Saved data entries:

--------------------------------------------------

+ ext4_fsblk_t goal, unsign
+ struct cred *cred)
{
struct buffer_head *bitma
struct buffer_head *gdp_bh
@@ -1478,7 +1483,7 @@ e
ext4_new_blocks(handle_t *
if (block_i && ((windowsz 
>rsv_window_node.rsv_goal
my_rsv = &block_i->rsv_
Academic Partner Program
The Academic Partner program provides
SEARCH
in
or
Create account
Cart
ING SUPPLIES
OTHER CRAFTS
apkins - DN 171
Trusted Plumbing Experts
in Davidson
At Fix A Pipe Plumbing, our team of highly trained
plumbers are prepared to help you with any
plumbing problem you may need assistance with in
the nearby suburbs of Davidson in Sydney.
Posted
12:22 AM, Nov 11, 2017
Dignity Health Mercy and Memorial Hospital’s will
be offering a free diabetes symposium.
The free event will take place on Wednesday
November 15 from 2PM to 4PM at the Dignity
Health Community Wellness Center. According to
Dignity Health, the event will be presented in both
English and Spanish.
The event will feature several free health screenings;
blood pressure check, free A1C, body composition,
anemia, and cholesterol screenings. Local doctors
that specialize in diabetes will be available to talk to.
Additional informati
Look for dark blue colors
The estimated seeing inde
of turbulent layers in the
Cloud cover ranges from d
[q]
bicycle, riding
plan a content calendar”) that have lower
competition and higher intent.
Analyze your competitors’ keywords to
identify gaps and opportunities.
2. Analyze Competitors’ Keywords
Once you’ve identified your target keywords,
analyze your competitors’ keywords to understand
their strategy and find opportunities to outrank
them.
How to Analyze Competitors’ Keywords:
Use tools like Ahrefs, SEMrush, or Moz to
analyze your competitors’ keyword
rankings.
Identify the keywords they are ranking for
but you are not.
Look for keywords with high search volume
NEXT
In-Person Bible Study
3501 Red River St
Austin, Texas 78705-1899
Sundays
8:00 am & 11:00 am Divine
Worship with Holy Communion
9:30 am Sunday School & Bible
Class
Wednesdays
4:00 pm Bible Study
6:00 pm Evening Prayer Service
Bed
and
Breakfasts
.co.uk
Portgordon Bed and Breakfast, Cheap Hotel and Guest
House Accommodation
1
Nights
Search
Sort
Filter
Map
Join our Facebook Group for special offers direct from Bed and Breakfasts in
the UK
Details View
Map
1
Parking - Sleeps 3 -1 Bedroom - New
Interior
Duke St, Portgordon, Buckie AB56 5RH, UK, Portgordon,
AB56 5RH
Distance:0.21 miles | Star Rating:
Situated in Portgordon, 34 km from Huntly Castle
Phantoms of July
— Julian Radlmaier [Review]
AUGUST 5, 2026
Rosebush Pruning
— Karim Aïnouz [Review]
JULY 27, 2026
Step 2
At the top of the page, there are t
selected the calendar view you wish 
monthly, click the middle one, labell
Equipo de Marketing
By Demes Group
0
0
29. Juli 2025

--------------------------------------------------

» WHAT YOU ARE ASKED TO DO
Exactly reproduce the lines of the data above that run from the line containing "Situated in Portgordon, 34" through the final one.

» RESULT BELOW
Situated in Portgordon, 34 km from Huntly Castle
Phantoms of July
— Julian Radlmaier [Review]
AUGUST 5, 2026
Rosebush Pruning
— Karim Aïnouz [Review]
JULY 27, 2026
Step 2
At the top of the page, there are t
selected the calendar view you wish 
monthly, click the middle one, labell
Equipo de Marketing
By Demes Group
0
0
29. Juli 2025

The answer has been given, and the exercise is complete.